# TASK:
Print the listing below word for word, but drop any pictures it contains.

_____

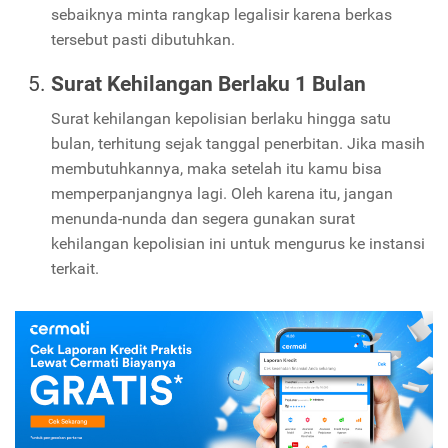
sebaiknya minta rangkap legalisir karena berkas
tersebut pasti dibutuhkan.
Surat Kehilangan Berlaku 1 Bulan
Surat kehilangan kepolisian berlaku hingga satu
bulan, terhitung sejak tanggal penerbitan. Jika masih
membutuhkannya, maka setelah itu kamu bisa
memperpanjangnya lagi. Oleh karena itu, jangan
menunda-nunda dan segera gunakan surat
kehilangan kepolisian ini untuk mengurus ke instansi
terkait.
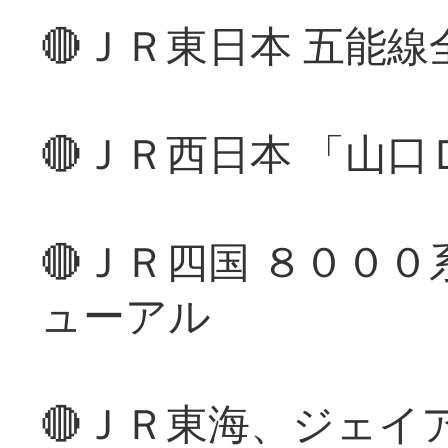
🔴ＪＲ東日本 五能
🔴ＪＲ西日本 「山
🔴ＪＲ四国 ８００
ューアル
🔴ＪＲ東海、ジェイ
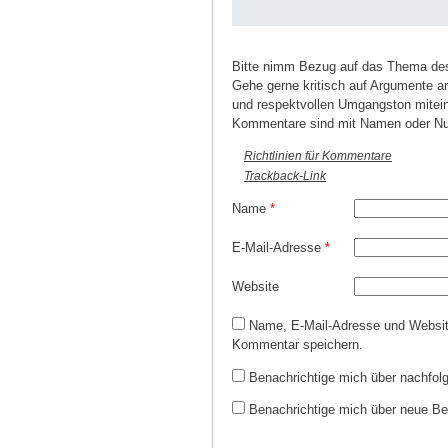
Bitte nimm Bezug auf das Thema des 
Gehe gerne kritisch auf Argumente and
und respektvollen Umgangston mitein
Kommentare sind mit Namen oder Nu
Richtlinien für Kommentare
Trackback-Link
Name
*
E-Mail-Adresse
*
Website
Name, E-Mail-Adresse und Websit
Kommentar speichern.
Benachrichtige mich über nachfol
Benachrichtige mich über neue Bei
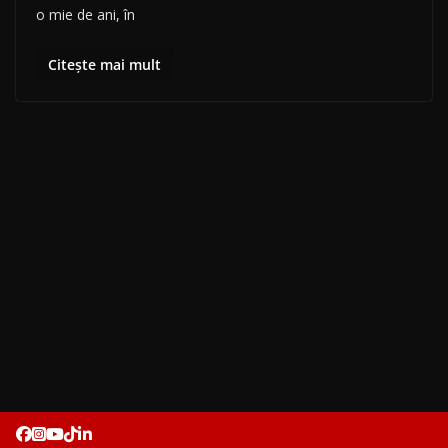
o mie de ani, în
Citește mai mult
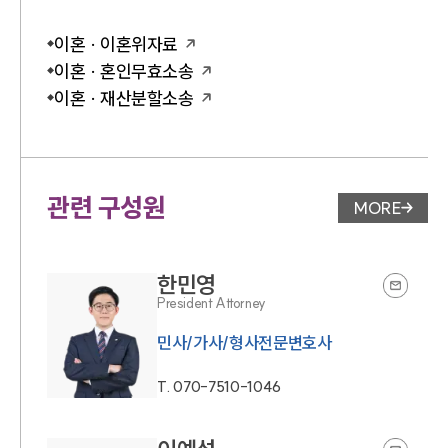
이혼 · 이혼위자료
이혼 · 혼인무효소송
이혼 · 재산분할소송
관련 구성원
MORE
변호사 페
한민영
President Attorney
민사/가사/형사전문변호사
T.
070-7510-1046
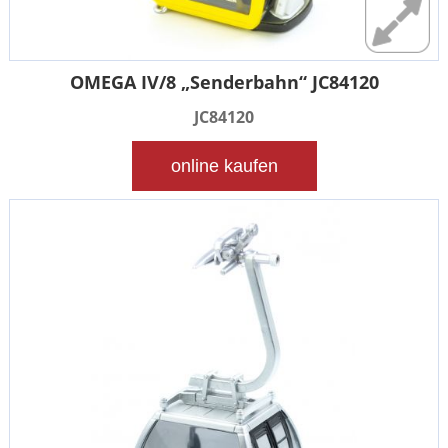
OMEGA IV/8 „Senderbahn“ JC84120
JC84120
online kaufen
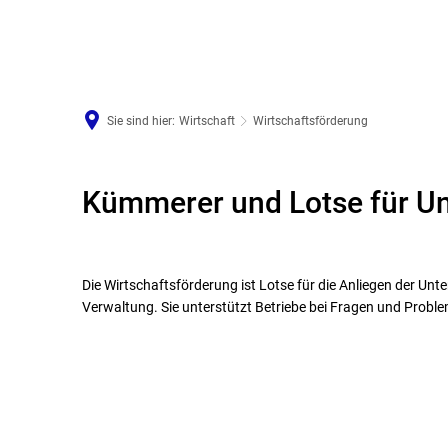
Arbeiten in Neustadt
Sie sind hier:
Wirtschaft
Wirtschaftsförderung
Kümmerer und Lotse für U
Die Wirtschaftsförderung ist Lotse für die Anliegen der Unt
Verwaltung. Sie unterstützt Betriebe bei Fragen und Probl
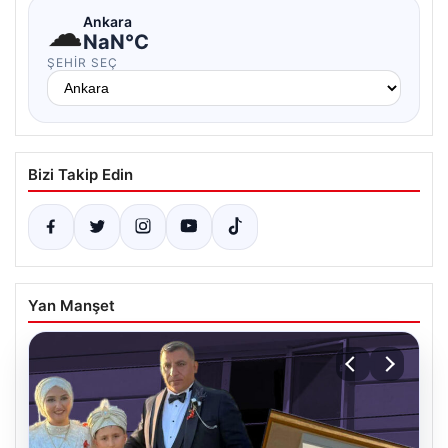
☁
Ankara
NaN°C
ŞEHIR SEÇ
Bizi Takip Edin
Yan Manşet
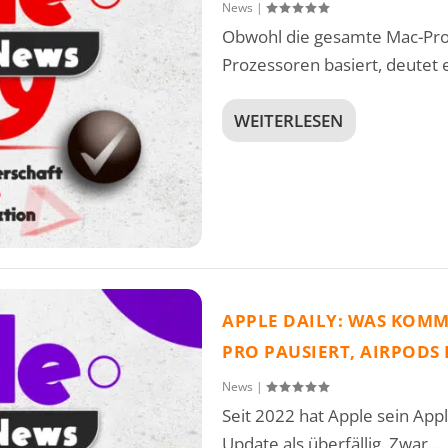
News
|
Obwohl die gesamte Mac-Prod
Prozessoren basiert, deutet ei
WEITERLESEN
APPLE DAILY: WAS KOMM
PRO PAUSIERT, AIRPODS
News
|
Seit 2022 hat Apple sein Appl
Update als überfällig. Zwar...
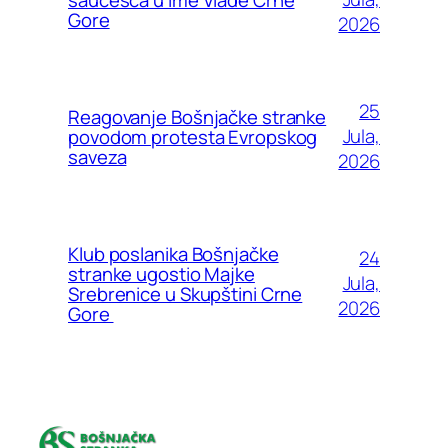
Gore
2026
25
Reagovanje Bošnjačke stranke
Jula,
povodom protesta Evropskog
saveza
2026
Klub poslanika Bošnjačke
24
stranke ugostio Majke
Jula,
Srebrenice u Skupštini Crne
2026
Gore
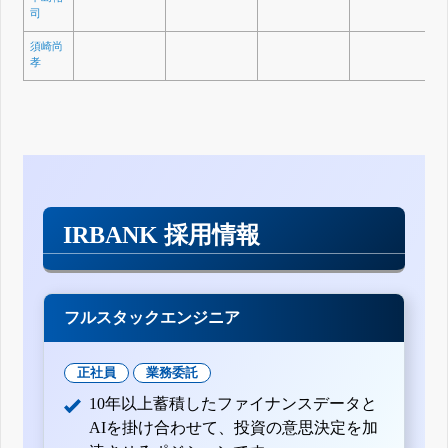
司
須崎尚
孝
IRBANK 採用情報
フルスタックエンジニア
正社員
業務委託
10年以上蓄積したファイナンスデータと
AIを掛け合わせて、投資の意思決定を加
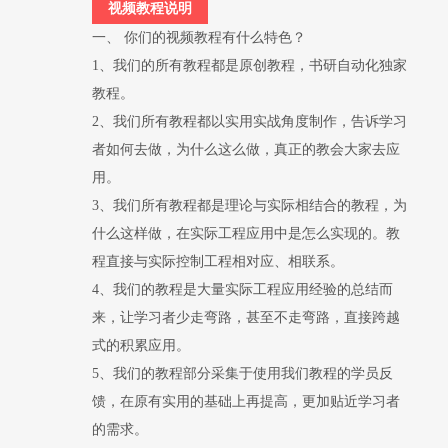
视频教程说明
一、 你们的视频教程有什么特色？
1、我们的所有教程都是原创教程，书研自动化独家
教程。
2、我们所有教程都以实用实战角度制作，告诉学习
者如何去做，为什么这么做，真正的教会大家去应
用。
3、我们所有教程都是理论与实际相结合的教程，为
什么这样做，在实际工程应用中是怎么实现的。教
程直接与实际控制工程相对应、相联系。
4、我们的教程是大量实际工程应用经验的总结而
来，让学习者少走弯路，甚至不走弯路，直接跨越
式的积累应用。
5、我们的教程部分采集于使用我们教程的学员反
馈，在原有实用的基础上再提高，更加贴近学习者
的需求。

_____

# SOLUTION TO THIS EXERCISE:
sebaiknya minta rangkap legalisir karena berkas
tersebut pasti dibutuhkan.
Surat Kehilangan Berlaku 1 Bulan
Surat kehilangan kepolisian berlaku hingga satu
bulan, terhitung sejak tanggal penerbitan. Jika masih
membutuhkannya, maka setelah itu kamu bisa
memperpanjangnya lagi. Oleh karena itu, jangan
menunda-nunda dan segera gunakan surat
kehilangan kepolisian ini untuk mengurus ke instansi
terkait.
🔴ＪＲ東日本 五能
🔴ＪＲ西日本 「山
🔴ＪＲ四国 ８００
ューアル
🔴ＪＲ東海、ジェイ
Bitte nimm Bezug auf das Thema des 
Gehe gerne kritisch auf Argumente and
und respektvollen Umgangston mitein
Kommentare sind mit Namen oder Nu
Richtlinien für Kommentare
Trackback-Link
Name
*
E-Mail-Adresse
*
Website
Name, E-Mail-Adresse und Websit
Kommentar speichern.
Benachrichtige mich über nachfol
Benachrichtige mich über neue Bei
o mie de ani, în
Citește mai mult
이혼 · 이혼위자료
이혼 · 혼인무효소송
이혼 · 재산분할소송
관련 구성원
MORE
변호사 페
한민영
President Attorney
민사/가사/형사전문변호사
T.
070-7510-1046
OMEGA IV/8 „Senderbahn“ JC84120
JC84120
online kaufen
Arbeiten in Neustadt
Sie sind hier:
Wirtschaft
Wirtschaftsförderung
Kümmerer und Lotse für U
Die Wirtschaftsförderung ist Lotse für die Anliegen der Unt
Verwaltung. Sie unterstützt Betriebe bei Fragen und Probl
☁
Ankara
NaN°C
ŞEHIR SEÇ
Bizi Takip Edin
Yan Manşet
News
|
Obwohl die gesamte Mac-Prod
Prozessoren basiert, deutet ei
WEITERLESEN
APPLE DAILY: WAS KOMM
PRO PAUSIERT, AIRPODS
News
|
Seit 2022 hat Apple sein Appl
Update als überfällig. Zwar...
Gore
2026
25
Reagovanje Bošnjačke stranke
Jula,
povodom protesta Evropskog
saveza
2026
Klub poslanika Bošnjačke
24
stranke ugostio Majke
Jula,
Srebrenice u Skupštini Crne
2026
Gore
司
須崎尚
孝
IRBANK 採用情報
フルスタックエンジニア
正社員
業務委託
10年以上蓄積したファイナンスデータと
AIを掛け合わせて、投資の意思決定を加
视频教程说明
一、 你们的视频教程有什么特色？
1、我们的所有教程都是原创教程，书研自动化独家
教程。
2、我们所有教程都以实用实战角度制作，告诉学习
者如何去做，为什么这么做，真正的教会大家去应
用。
3、我们所有教程都是理论与实际相结合的教程，为
什么这样做，在实际工程应用中是怎么实现的。教
程直接与实际控制工程相对应、相联系。
4、我们的教程是大量实际工程应用经验的总结而
来，让学习者少走弯路，甚至不走弯路，直接跨越
式的积累应用。
5、我们的教程部分采集于使用我们教程的学员反
馈，在原有实用的基础上再提高，更加贴近学习者
的需求。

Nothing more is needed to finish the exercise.